I might need a better title (It has now been updated), but here goes, anyway:
I've been considering this for a while now. Suppose we reach a point where we can live for centuries, maybe even millenia, then how do we balance? Even assuming we're as efficient as possible, there's a limit for how much resources we can have, meaning an artificial limit at the amount of people that could exist at any given moment even if we explore what we can of the galaxy and use any avaliable resource. There would have to be roughly the same rate of births and deaths in a stable population.
How would this be achieved? Somehow limiting lifespan, or children, assuming it's available to a majority? Or would this lead to a genespliced, technologically augmented and essentially immortal elite that the poor, unaugmented ones would have no chance of measuring up to? I'm sorry if this has already been considered, I'm very uneducated on the topic. If it has, could someone maybe link an analysis of the topic of lifespans and the like?
The reason why perhaps not push the button: unforeseeable (?) unintended consequences.
I expect point number 1 would weigh heavily in anyone's mind when making the choice, but it might turn out to be a harmfully biased option, assuming it even works. As to point two: in the absence of diseases and aging, the population would hit its limits along some other front. Starvation is only the obvious end of the line; the catch is what we might expect to see on the way there, such as rising global tensions, civil unrest, wars (gloves off or otherwise), accelerated environmental decay - all the things that may not seem like such pressing problems now. We could with perfect seriousness ask the question whether the current state of affairs isn't safer for humanity at large than after pressing the button. (I'll confess: I would use people's answers to the original question mostly as a proxy measurement for their general optimism.)

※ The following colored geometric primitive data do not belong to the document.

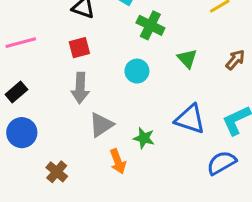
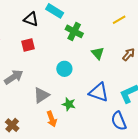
cyan circle: (137, 71) -> (64, 69), moved
gray arrow: (80, 88) -> (14, 77), moved, turned -126
blue semicircle: (222, 163) -> (119, 121), turned -84

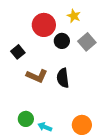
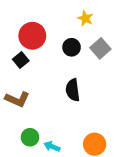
red circle: (44, 25) -> (32, 36), moved
brown L-shape: (37, 76) -> (17, 99), moved

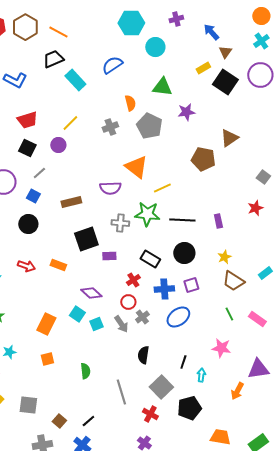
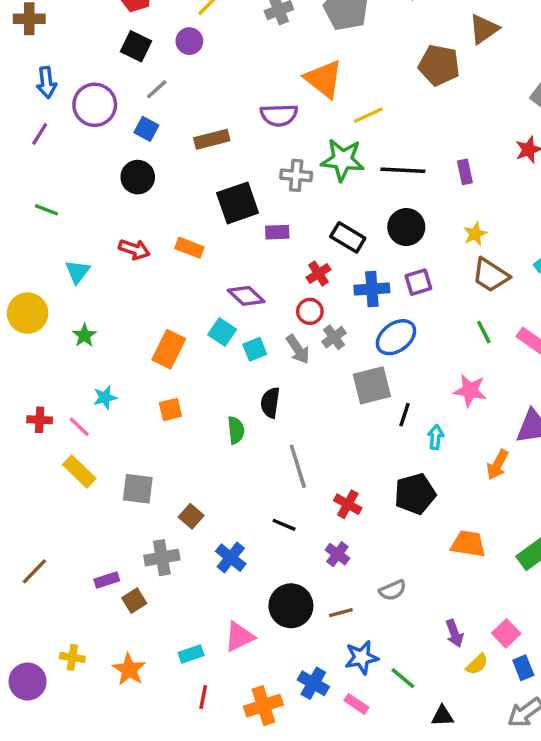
black semicircle: (143, 355) -> (270, 403), moved
gray square: (161, 387) -> (372, 385), moved, turned 30
black line: (88, 421) -> (284, 525), moved, turned 64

Frankly, I'd argue the exact reverse of point 3. IMO, it takes heavy speculation to avoid any of the risks I mentioned, and speculating on the positive effects is what seems questionable. The only immediate species-wide benefit would be that world-class expertise on all fields of science suddenly stops pouring out of the world at a steady pace. Anything like "people will care more about the future" supposes fairly fundamental changes in how people think and behave. I expect birth control regulations would be passed, but would you expect to see them work? How would you expect to see them enforced? My guess is: not in worldwide peace and mutual harmony.
Are you also considering the unforeseen unintended consequences of not pushing the button and concluding that they are preferable? (If so, can you clarify on what basis?)
Without that, it seems to me that uncertainty about the future is just as much a reason to push as to not-push, and therefore neither decision can be justified based on such uncertainty.